Start of Excerpted data

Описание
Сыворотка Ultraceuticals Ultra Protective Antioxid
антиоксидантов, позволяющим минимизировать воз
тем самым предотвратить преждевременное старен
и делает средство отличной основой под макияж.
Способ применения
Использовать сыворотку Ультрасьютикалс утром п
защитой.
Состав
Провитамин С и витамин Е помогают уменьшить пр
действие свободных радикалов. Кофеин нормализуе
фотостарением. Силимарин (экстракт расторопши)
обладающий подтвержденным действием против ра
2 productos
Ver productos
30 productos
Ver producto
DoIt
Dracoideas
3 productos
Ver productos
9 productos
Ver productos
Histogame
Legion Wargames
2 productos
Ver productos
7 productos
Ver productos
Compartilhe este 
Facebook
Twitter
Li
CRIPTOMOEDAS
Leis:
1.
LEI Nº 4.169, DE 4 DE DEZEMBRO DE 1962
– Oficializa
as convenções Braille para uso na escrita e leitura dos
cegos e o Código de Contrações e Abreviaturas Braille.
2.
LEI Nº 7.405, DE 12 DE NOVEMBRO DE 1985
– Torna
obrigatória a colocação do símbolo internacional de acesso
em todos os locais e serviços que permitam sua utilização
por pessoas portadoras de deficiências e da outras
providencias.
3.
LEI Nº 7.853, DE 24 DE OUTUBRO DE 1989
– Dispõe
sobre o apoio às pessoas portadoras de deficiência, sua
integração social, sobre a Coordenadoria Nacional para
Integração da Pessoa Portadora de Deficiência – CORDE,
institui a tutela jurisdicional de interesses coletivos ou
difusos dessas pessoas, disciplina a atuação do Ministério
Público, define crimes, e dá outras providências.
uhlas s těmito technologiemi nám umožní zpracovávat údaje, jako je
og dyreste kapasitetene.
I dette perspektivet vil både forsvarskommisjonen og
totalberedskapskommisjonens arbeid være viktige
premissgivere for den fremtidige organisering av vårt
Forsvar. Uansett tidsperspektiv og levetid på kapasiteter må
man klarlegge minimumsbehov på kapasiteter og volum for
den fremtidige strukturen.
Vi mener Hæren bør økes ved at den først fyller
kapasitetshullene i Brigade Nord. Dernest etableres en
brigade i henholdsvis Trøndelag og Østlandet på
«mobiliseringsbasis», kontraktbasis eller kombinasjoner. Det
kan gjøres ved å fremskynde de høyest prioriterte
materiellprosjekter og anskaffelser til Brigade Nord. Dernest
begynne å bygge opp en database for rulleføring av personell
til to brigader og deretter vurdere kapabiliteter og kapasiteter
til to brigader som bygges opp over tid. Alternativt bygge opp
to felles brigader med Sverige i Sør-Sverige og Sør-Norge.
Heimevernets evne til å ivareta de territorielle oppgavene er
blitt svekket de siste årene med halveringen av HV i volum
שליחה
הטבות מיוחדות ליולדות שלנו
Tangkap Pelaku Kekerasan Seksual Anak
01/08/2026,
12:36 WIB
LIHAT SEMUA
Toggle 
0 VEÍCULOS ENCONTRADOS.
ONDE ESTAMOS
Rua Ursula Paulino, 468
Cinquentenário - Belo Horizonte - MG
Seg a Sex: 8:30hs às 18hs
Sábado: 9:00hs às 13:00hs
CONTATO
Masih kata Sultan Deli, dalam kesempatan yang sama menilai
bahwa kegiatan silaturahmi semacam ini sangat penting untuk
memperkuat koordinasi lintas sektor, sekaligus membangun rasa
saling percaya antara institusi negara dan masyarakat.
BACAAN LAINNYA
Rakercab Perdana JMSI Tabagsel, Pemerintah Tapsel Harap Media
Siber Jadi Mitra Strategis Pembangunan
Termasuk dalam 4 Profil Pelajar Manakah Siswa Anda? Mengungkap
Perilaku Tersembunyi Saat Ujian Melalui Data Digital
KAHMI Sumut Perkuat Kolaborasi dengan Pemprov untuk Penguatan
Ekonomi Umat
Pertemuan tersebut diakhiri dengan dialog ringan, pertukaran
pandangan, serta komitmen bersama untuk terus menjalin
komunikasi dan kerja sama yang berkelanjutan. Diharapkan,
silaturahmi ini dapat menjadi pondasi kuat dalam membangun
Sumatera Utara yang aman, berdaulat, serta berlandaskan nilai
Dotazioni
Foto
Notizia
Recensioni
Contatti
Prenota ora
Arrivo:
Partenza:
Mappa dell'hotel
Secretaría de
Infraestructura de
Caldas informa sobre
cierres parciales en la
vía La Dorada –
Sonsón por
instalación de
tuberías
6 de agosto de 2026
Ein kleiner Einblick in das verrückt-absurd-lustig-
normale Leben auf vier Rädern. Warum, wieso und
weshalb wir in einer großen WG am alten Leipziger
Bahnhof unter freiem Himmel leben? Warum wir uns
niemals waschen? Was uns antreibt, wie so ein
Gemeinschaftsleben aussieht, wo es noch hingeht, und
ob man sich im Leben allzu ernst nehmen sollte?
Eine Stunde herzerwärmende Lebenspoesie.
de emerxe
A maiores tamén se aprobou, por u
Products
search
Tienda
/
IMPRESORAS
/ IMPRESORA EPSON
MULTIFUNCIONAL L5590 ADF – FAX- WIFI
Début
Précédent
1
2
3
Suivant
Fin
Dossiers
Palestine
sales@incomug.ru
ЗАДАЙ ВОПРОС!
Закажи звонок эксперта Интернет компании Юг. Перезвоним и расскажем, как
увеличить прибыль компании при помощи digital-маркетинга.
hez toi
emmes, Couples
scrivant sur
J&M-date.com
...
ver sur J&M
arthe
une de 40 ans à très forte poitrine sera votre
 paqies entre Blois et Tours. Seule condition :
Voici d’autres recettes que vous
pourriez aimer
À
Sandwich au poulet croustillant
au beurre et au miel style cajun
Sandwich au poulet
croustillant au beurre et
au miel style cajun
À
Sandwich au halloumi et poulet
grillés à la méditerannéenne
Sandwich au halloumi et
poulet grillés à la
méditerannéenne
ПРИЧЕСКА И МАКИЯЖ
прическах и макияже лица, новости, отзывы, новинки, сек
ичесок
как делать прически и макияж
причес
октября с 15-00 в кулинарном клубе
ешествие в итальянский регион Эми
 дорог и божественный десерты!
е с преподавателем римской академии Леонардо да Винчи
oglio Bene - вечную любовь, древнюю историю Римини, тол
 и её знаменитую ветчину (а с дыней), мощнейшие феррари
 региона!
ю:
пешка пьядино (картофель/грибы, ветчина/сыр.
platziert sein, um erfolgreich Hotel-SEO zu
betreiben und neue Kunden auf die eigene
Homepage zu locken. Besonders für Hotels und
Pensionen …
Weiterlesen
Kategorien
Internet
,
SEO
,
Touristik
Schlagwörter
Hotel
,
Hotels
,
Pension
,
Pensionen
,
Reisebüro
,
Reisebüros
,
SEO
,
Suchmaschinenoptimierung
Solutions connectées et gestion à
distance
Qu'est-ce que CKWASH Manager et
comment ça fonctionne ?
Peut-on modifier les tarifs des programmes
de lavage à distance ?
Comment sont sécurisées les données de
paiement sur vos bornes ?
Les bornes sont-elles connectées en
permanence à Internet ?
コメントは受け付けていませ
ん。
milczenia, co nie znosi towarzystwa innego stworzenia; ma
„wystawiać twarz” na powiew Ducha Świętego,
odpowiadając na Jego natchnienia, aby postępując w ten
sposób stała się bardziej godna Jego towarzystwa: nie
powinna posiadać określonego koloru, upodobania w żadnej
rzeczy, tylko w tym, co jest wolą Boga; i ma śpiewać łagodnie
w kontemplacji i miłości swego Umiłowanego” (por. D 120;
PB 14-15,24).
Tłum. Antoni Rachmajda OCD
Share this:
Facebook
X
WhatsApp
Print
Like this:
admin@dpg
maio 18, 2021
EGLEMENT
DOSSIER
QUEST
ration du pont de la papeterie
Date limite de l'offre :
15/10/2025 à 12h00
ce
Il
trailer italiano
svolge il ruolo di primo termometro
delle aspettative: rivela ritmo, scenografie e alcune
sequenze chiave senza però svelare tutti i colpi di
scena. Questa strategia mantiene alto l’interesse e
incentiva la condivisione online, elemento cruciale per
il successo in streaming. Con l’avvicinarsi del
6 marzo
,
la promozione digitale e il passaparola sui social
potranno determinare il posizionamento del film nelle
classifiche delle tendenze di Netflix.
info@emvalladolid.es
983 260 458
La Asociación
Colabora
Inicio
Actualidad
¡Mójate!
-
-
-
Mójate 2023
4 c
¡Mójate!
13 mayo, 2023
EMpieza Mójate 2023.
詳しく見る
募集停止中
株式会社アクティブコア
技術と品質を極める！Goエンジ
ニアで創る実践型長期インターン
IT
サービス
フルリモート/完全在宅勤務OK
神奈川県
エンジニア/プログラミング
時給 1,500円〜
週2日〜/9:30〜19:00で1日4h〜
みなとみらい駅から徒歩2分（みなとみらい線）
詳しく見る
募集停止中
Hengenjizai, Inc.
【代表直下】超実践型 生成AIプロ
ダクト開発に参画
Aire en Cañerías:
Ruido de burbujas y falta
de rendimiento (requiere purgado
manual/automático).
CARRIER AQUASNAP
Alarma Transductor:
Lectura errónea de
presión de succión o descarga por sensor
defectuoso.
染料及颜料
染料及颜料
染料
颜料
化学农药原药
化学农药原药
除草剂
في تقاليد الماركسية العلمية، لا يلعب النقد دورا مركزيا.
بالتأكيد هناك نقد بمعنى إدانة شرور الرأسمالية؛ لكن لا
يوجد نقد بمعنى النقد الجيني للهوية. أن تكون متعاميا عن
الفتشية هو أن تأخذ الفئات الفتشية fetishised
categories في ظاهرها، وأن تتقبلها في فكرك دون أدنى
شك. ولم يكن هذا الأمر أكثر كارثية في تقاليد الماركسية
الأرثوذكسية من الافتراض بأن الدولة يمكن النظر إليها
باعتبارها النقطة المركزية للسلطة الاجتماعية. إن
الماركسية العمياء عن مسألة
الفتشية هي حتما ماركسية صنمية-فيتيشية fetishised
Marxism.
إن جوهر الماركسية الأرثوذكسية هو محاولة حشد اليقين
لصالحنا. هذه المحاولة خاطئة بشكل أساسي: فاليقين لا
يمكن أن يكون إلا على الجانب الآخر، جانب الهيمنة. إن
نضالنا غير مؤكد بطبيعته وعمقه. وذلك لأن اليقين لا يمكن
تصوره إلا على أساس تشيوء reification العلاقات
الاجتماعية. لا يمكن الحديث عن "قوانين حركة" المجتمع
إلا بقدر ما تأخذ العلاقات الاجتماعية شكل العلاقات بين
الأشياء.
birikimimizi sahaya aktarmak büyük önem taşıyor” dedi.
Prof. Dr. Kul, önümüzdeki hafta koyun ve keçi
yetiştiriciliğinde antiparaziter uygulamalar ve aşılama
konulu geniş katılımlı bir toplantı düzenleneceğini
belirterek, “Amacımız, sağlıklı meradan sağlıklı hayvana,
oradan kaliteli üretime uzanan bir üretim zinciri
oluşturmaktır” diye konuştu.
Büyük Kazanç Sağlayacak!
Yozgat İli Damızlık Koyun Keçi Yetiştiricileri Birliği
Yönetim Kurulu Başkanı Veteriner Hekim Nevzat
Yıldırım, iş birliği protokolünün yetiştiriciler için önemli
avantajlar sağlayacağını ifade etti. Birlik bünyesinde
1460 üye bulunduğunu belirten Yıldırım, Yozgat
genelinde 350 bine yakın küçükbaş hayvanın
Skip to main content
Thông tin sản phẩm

End of Excerpted data

-- What you should do --
Among the lines above, find those holding the word "towarzystwa" and state how many there are, number only.

-- Exercise answer --
2